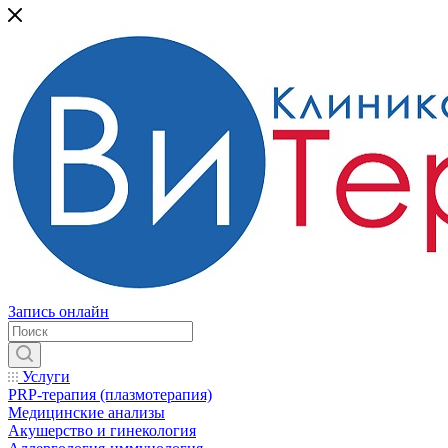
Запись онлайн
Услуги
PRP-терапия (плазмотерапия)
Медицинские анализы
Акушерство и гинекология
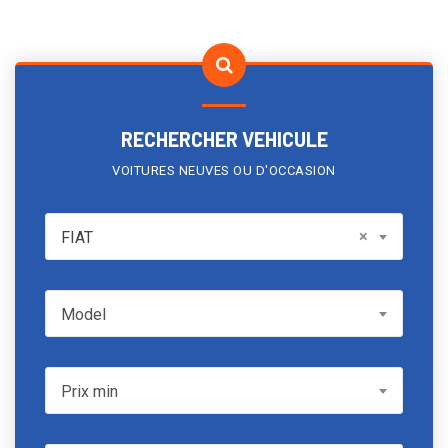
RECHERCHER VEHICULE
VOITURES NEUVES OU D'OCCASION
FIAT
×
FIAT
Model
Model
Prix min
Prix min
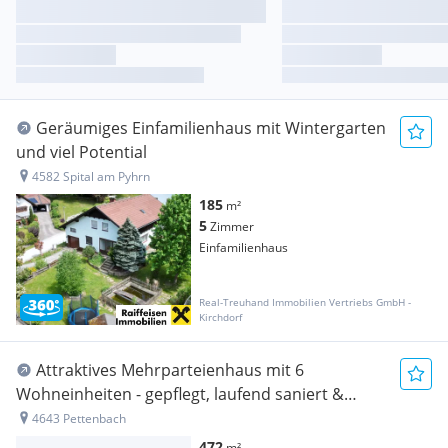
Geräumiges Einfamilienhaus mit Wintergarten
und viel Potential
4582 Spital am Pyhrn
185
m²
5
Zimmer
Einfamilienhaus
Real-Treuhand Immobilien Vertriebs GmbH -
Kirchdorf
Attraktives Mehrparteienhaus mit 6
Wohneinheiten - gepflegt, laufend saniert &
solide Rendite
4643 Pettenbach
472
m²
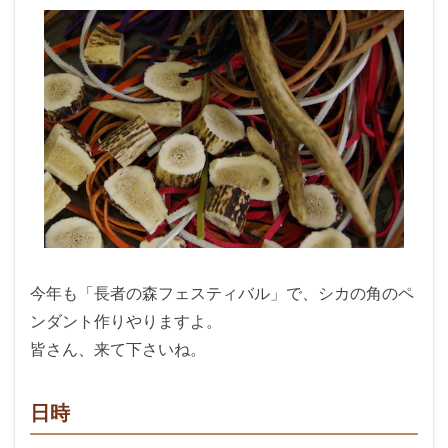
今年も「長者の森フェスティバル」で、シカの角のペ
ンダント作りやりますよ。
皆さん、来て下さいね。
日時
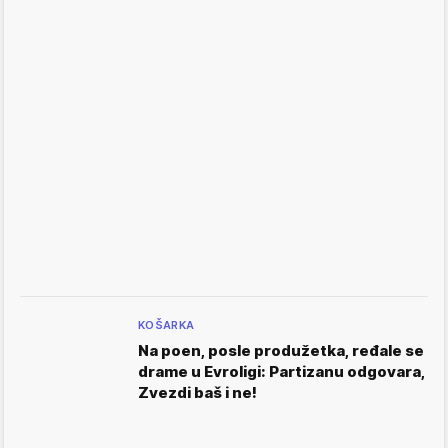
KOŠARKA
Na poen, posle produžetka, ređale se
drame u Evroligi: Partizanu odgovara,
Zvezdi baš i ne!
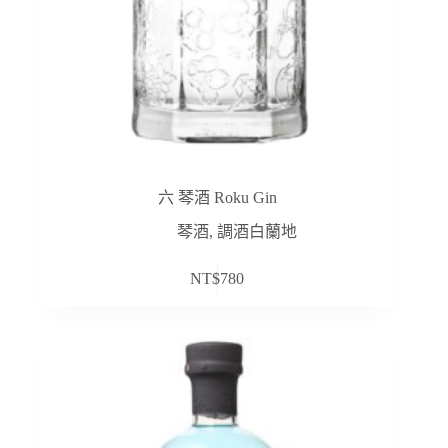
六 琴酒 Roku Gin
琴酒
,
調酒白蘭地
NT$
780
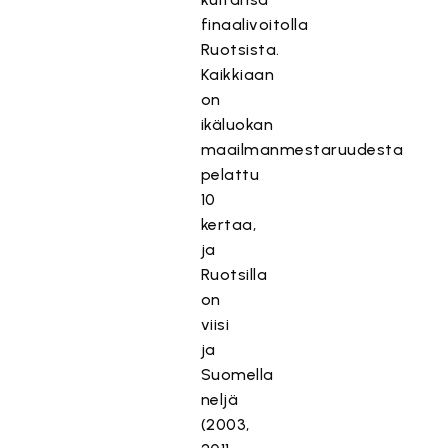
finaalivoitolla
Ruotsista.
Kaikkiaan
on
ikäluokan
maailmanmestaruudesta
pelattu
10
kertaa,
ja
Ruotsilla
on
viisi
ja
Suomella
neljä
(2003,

◆ Problem requirements ◆
In the records above, find the line that contains "Zvezdi baš i ne!" and retype it and all lines after it exactly, leaving out any pictures.

◆ Task response ◆
Zvezdi baš i ne!
六 琴酒 Roku Gin
琴酒
,
調酒白蘭地
NT$
780
finaalivoitolla
Ruotsista.
Kaikkiaan
on
ikäluokan
maailmanmestaruudesta
pelattu
10
kertaa,
ja
Ruotsilla
on
viisi
ja
Suomella
neljä
(2003,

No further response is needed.